• ABOUT THIS EXERCISE: Keep the pictures out of the copy and print all the entries below exactly.

Stored data entries:
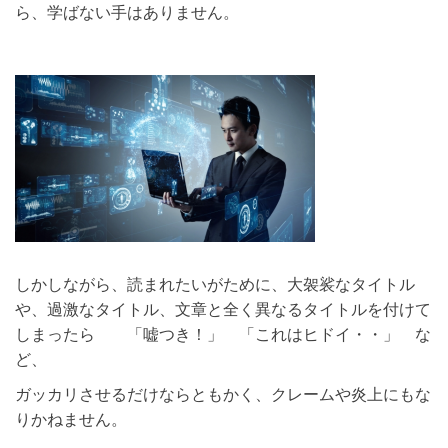
ら、学ばない手はありません。
しかしながら、読まれたいがために、大袈裟なタイトル
や、過激なタイトル、文章と全く異なるタイトルを付けて
しまったら 「嘘つき！」 「これはヒドイ・・」 な
ど、
ガッカリさせるだけならともかく、クレームや炎上にもな
りかねません。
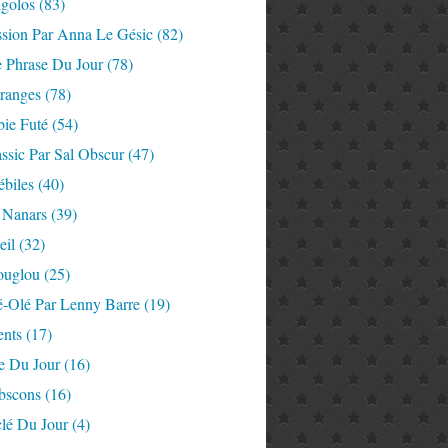
igolos
(83)
ssion Par Anna Le Gésic
(82)
e Phrase Du Jour
(78)
tranges
(78)
ie Futé
(54)
ssic Par Sal Obscur
(47)
ébiles
(40)
 Nanars
(39)
eil
(32)
ouglou
(25)
é-Olé Par Lenny Barre
(19)
nts
(17)
e Du Jour
(16)
Abscons
(16)
lé Du Jour
(4)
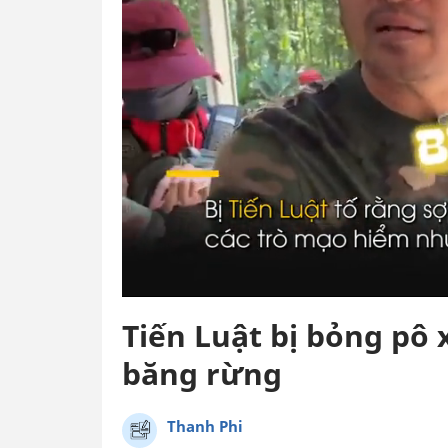
Tiến Luật bị bỏng pô 
băng rừng
Thanh Phi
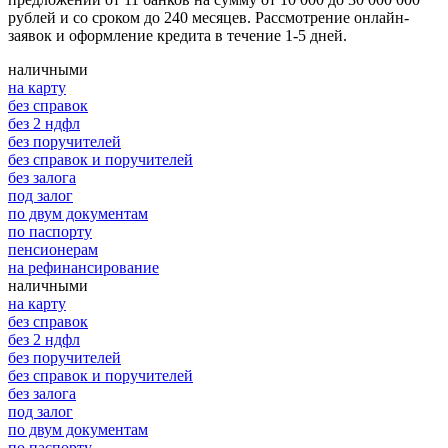
рублей и со сроком до 240 месяцев. Рассмотрение онлайн-
заявок и оформление кредита в течение 1-5 дней.
наличными
на карту
без справок
без 2 ндфл
без поручителей
без справок и поручителей
без залога
под залог
по двум документам
по паспорту
пенсионерам
на рефинансирование
наличными
на карту
без справок
без 2 ндфл
без поручителей
без справок и поручителей
без залога
под залог
по двум документам
по паспорту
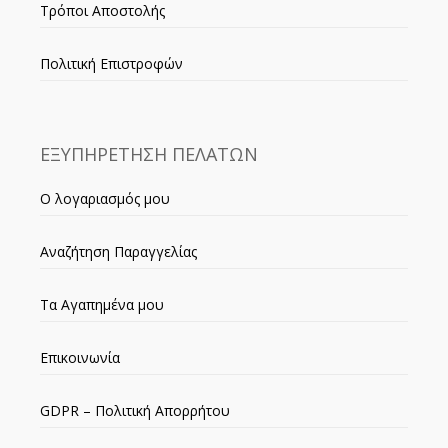
Τρόποι Αποστολής
Πολιτική Επιστροφών
ΕΞΥΠΗΡΕΤΗΣΗ ΠΕΛΑΤΩΝ
Ο λογαριασμός μου
Αναζήτηση Παραγγελίας
Τα Αγαπημένα μου
Επικοινωνία
GDPR – Πολιτική Απορρήτου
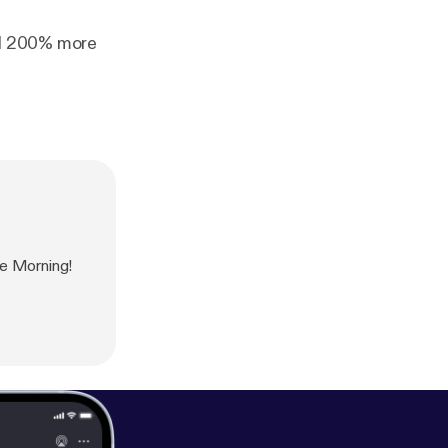
and 200% more
he Morning!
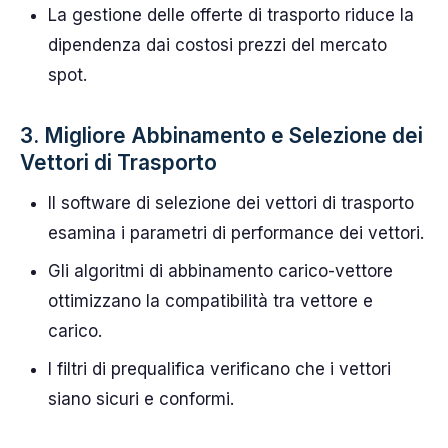
La gestione delle offerte di trasporto riduce la
dipendenza dai costosi prezzi del mercato
spot.
3. Migliore Abbinamento e Selezione dei
Vettori di Trasporto
Il software di selezione dei vettori di trasporto
esamina i parametri di performance dei vettori.
Gli algoritmi di abbinamento carico-vettore
ottimizzano la compatibilità tra vettore e
carico.
I filtri di prequalifica verificano che i vettori
siano sicuri e conformi.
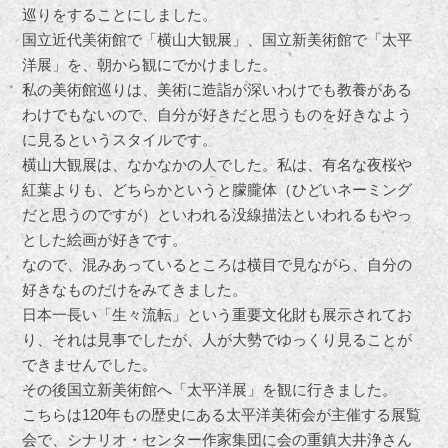
巡りをすることにしました。
国立近代美術館で「横山大観展」、国立新美術館で「太平
洋展」を、朝から観にでかけました。
私の美術館巡りは、美術に造詣が深いわけでも教養がある
わけでもないので、自分が好きだと思うものを好きなよう
に見るというスタイルです。
横山大観展は、なかなかの人でした。私は、有名な夜桜や
紅葉よりも、どちらかというと朦朧体（ひどいネーミング
だと思うのですが）といわれる没線描法といわれるもやっ
とした絵画が好きです。
なので、混みあっているところは横目で見ながら、自分の
好きなものだけをみてきました。
日本一長い「生々流転」という重要文化財も展示されてお
り、それは見事でしたが、人が大勢でゆっくり見ることが
できませんでした。
その後国立新美術館へ「太平洋展」を観に行きました。
こちらは120年もの歴史にある太平洋美術会が主催する展覧
会で、シナリオ・センター作家集団に会の重鎮大井浄さん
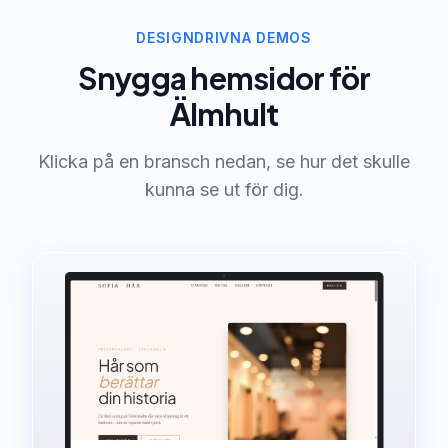
DESIGNDRIVNA DEMOS
Snygga hemsidor för
Älmhult
Klicka på en bransch nedan, se hur det skulle
kunna se ut för dig.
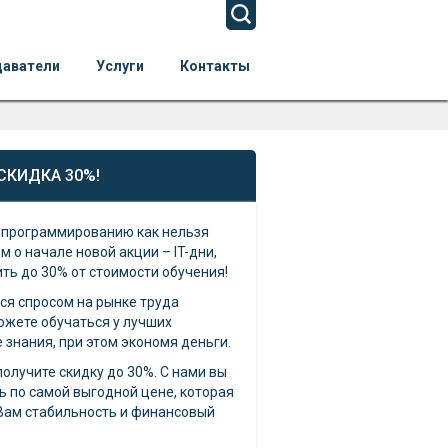
даватели
Услуги
Контакты
 СКИДКА 30%!
е программированию как нельзя
 о начале новой акции – IT-дни,
ть до 30% от стоимости обучения!
ся спросом на рынке труда
ожете обучаться у лучших
 знания, при этом экономя деньги.
олучите скидку до 30%. С нами вы
 по самой выгодной цене, которая
Вам стабильность и финансовый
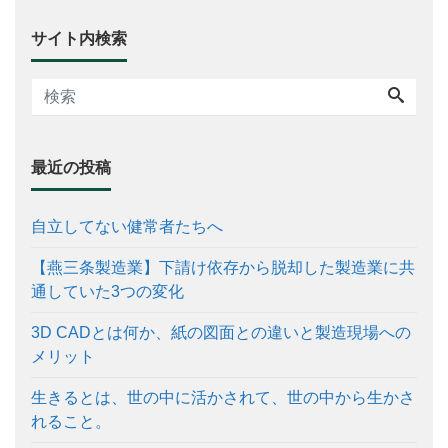
サイト内検索
最近の投稿
自立してない健常者たちへ
【燕三条製造業】下請け依存から脱却した製造業に共
通していた3つの変化
3D CADとは何か、紙の図面との違いと製造現場への
メリット
生きるとは、世の中に活かされて、世の中から生かさ
れること。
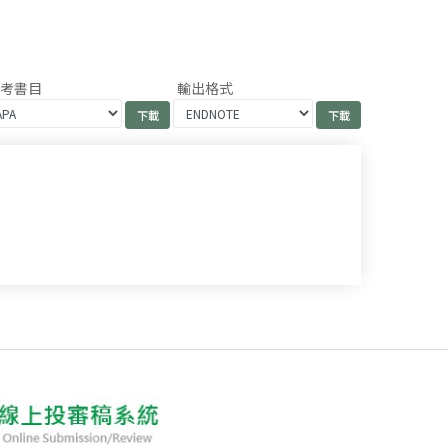
參考書目
輸出格式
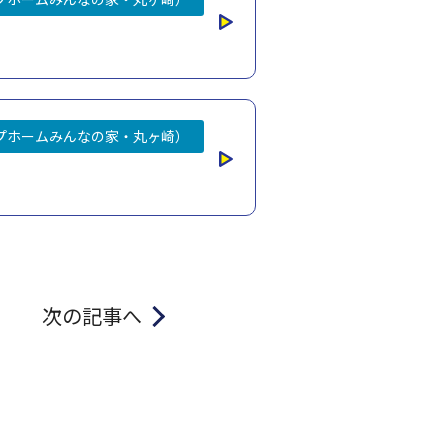
プホームみんなの家・丸ヶ崎）
次の記事へ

• RESPONSE TO THE TASK:
ら、学ばない手はありません。
しかしながら、読まれたいがために、大袈裟なタイトル
や、過激なタイトル、文章と全く異なるタイトルを付けて
しまったら 「嘘つき！」 「これはヒドイ・・」 な
ど、
ガッカリさせるだけならともかく、クレームや炎上にもな
りかねません。
igolos
(83)
ssion Par Anna Le Gésic
(82)
e Phrase Du Jour
(78)
tranges
(78)
ie Futé
(54)
ssic Par Sal Obscur
(47)
ébiles
(40)
 Nanars
(39)
eil
(32)
ouglou
(25)
é-Olé Par Lenny Barre
(19)
nts
(17)
e Du Jour
(16)
Abscons
(16)
lé Du Jour
(4)
Tiến Luật bị bỏng pô 
băng rừng
Thanh Phi
рублей и со сроком до 240 месяцев. Рассмотрение онлайн-
заявок и оформление кредита в течение 1-5 дней.
наличными
на карту
без справок
без 2 ндфл
без поручителей
без справок и поручителей
без залога
под залог
по двум документам
по паспорту
пенсионерам
на рефинансирование
наличными
на карту
без справок
без 2 ндфл
без поручителей
без справок и поручителей
без залога
под залог
по двум документам
по паспорту
Τρόποι Αποστολής
Πολιτική Επιστροφών
ΕΞΥΠΗΡΕΤΗΣΗ ΠΕΛΑΤΩΝ
Ο λογαριασμός μου
Αναζήτηση Παραγγελίας
Τα Αγαπημένα μου
Επικοινωνία
GDPR – Πολιτική Απορρήτου
and 200% more
he Morning!
La gestione delle offerte di trasporto riduce la
dipendenza dai costosi prezzi del mercato
spot.
3. Migliore Abbinamento e Selezione dei
Vettori di Trasporto
Il software di selezione dei vettori di trasporto
esamina i parametri di performance dei vettori.
Gli algoritmi di abbinamento carico-vettore
ottimizzano la compatibilità tra vettore e
carico.
I filtri di prequalifica verificano che i vettori
siano sicuri e conformi.
巡りをすることにしました。
国立近代美術館で「横山大観展」、国立新美術館で「太平
洋展」を、朝から観にでかけました。
私の美術館巡りは、美術に造詣が深いわけでも教養がある
わけでもないので、自分が好きだと思うものを好きなよう
に見るというスタイルです。
横山大観展は、なかなかの人でした。私は、有名な夜桜や
紅葉よりも、どちらかというと朦朧体（ひどいネーミング
だと思うのですが）といわれる没線描法といわれるもやっ
とした絵画が好きです。
なので、混みあっているところは横目で見ながら、自分の
好きなものだけをみてきました。
日本一長い「生々流転」という重要文化財も展示されてお
り、それは見事でしたが、人が大勢でゆっくり見ることが
できませんでした。
その後国立新美術館へ「太平洋展」を観に行きました。
こちらは120年もの歴史にある太平洋美術会が主催する展覧
会で、シナリオ・センター作家集団に会の重鎮大井浄さん
DESIGNDRIVNA DEMOS
Snygga hemsidor för
Älmhult
Klicka på en bransch nedan, se hur det skulle
kunna se ut för dig.
даватели
Услуги
Контакты
 СКИДКА 30%!
е программированию как нельзя
 о начале новой акции – IT-дни,
ть до 30% от стоимости обучения!
ся спросом на рынке труда
ожете обучаться у лучших
 знания, при этом экономя деньги.
олучите скидку до 30%. С нами вы
 по самой выгодной цене, которая
Вам стабильность и финансовый
サイト内検索
最近の投稿
自立してない健常者たちへ
【燕三条製造業】下請け依存から脱却した製造業に共
通していた3つの変化
3D CADとは何か、紙の図面との違いと製造現場への
メリット
生きるとは、世の中に活かされて、世の中から生かさ
れること。
參考書目
輸出格式
プホームみんなの家・丸ヶ崎）
次の記事へ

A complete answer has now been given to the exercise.